A GONADOTROPHIN-RESPONSIVE VIRILIZING ADRENAL TUMOUR IDENTIFIED AS A MIXED GANGLIONEUROMA AND ADRENOCORTICAL ADENOMA

Abstract

ABSTRACT A 38-year-old gravida 2, para 1 woman, who had suffered from virilization and amenorrhoea for 8 years was examined. She had peripheral serum testosterone (T) levels of 3.9–8.7 ng/ml (normal level: 0.32 ± 0.09 ng/ml) with normal serum levels of dehydroepiandrosterone (DHA), aldosterone and cortisol (F) and normal urinary 17-ketosteroids (17-KS). Dexamethasone (DXM 2 mg/day for 5 days) suppressed the serum F level adequately, but reduced the high T levels only slightly.

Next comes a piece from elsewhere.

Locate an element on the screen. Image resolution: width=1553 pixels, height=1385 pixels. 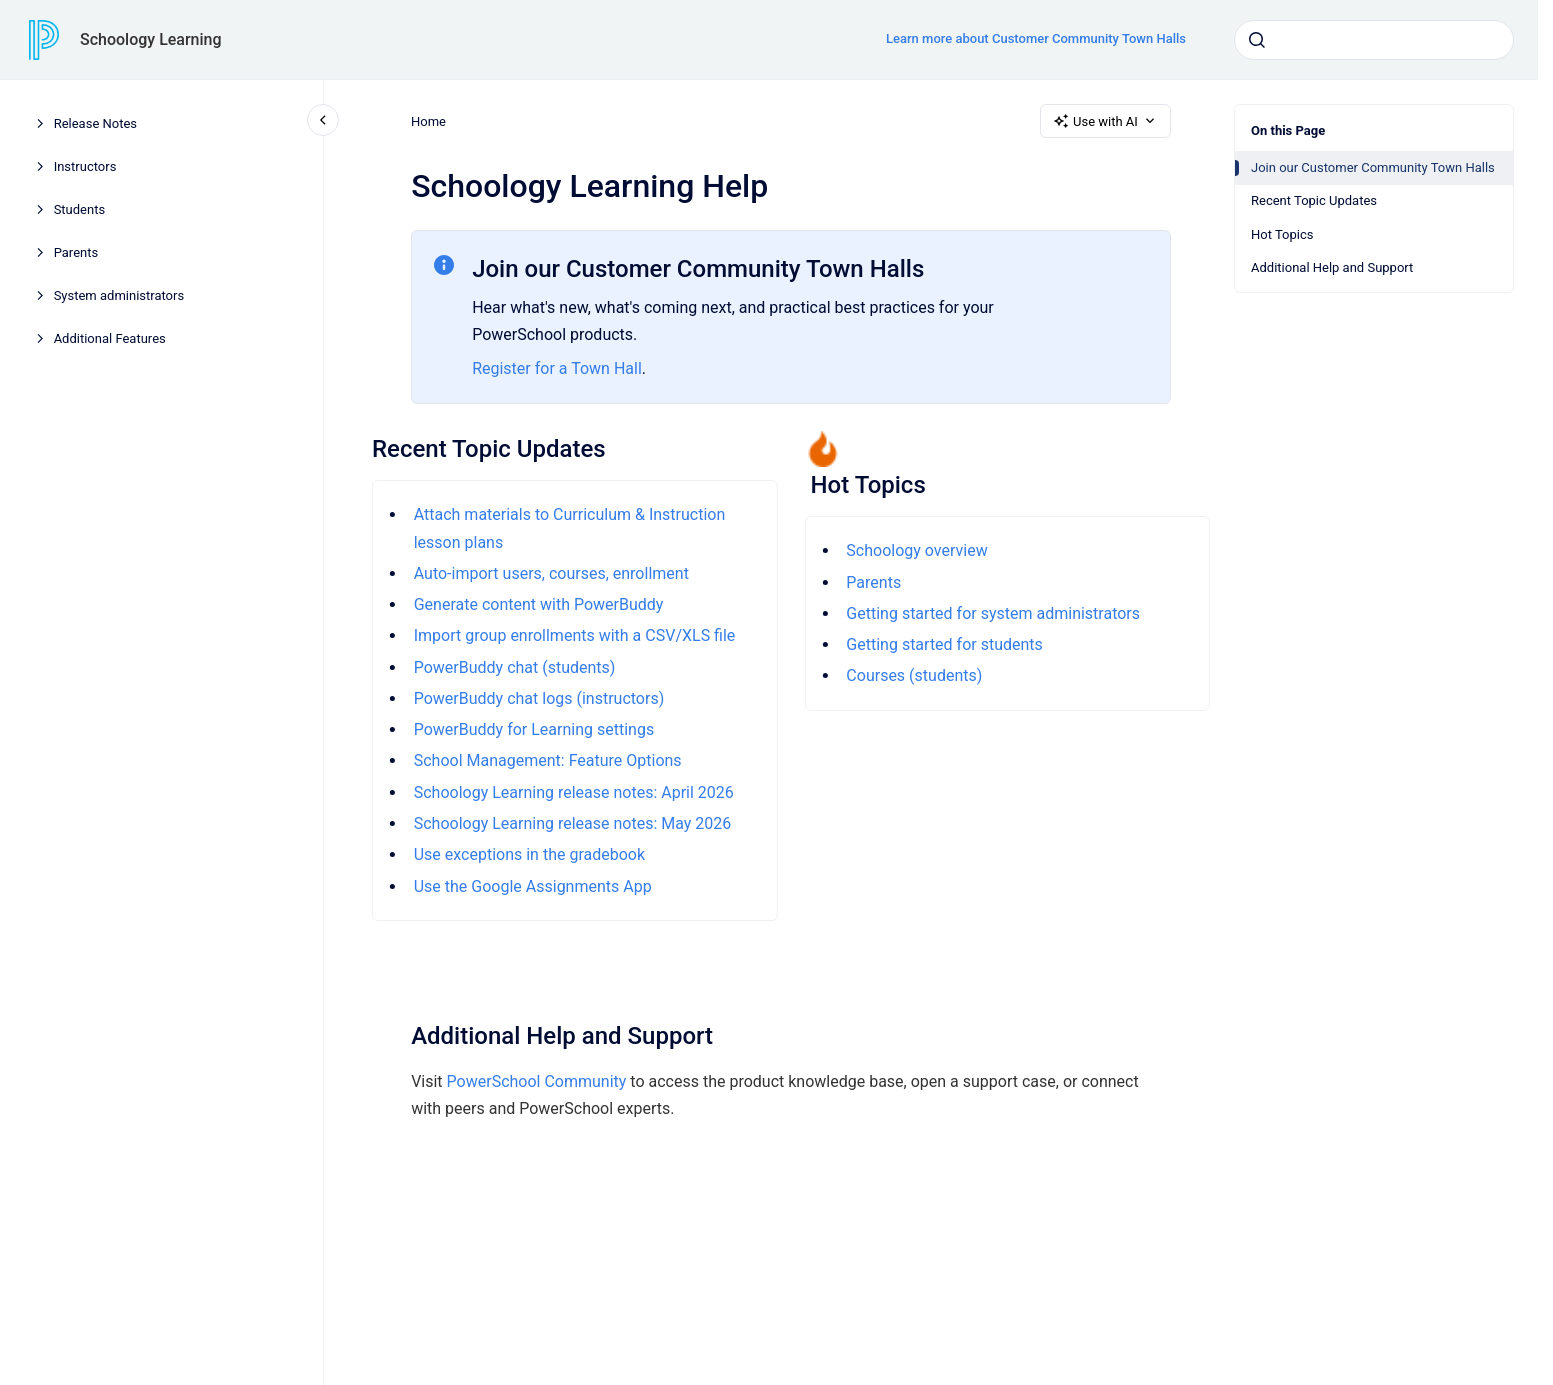
Additional Features is located at coordinates (110, 338).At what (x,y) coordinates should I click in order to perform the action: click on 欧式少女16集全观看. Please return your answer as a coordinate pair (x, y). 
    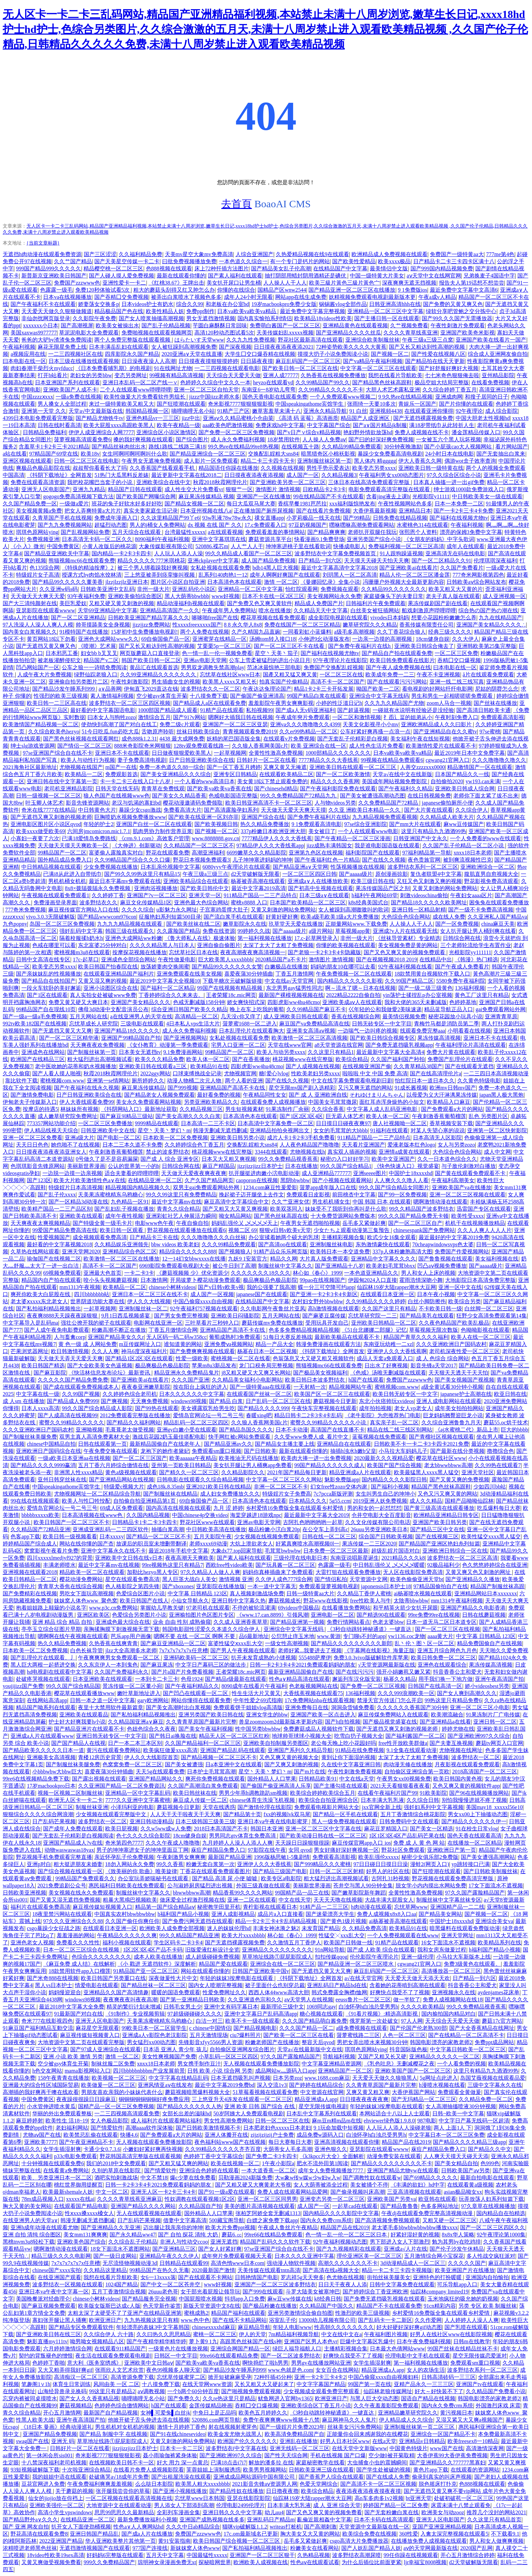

The administration of commercial hCG 6000 IU for 3 days increased both the serum T levels (5.68 to 9.83 ng/ml) and the serum DHA levels (4.9 to 9.8 ng/ml, normal range 4–6 ng/ml), but synthetic ACTH-Z (Cortrosyn-Z®, 1 mg, Organon) did not affect the serum T level. The basal serum LH level was abnormally low, and constant infusion of synthetic LH-RH (200 μg/5 h) resulted in good responses of serum LH and FSH and increase in the serum T level from 5.2 to 9.1 ng/ml. Computerized tomography, ultrasonography and pneumo-retroperitoneumroentgenography showed the presence of a large tumour in the right adrenal. The tumour was a circumscribed irregularly lobulate mass, measuring 16×8×8 cm and weighing 500 g. Histologically, it was identified as a ganglioneuroma containing numerous scattered groups of large polyhydral cells similar to adrenocortical cells, forming islets in some places. After removal of the tumour from the right adrenal, the high serum T level decreased to the normal female level in 24 h.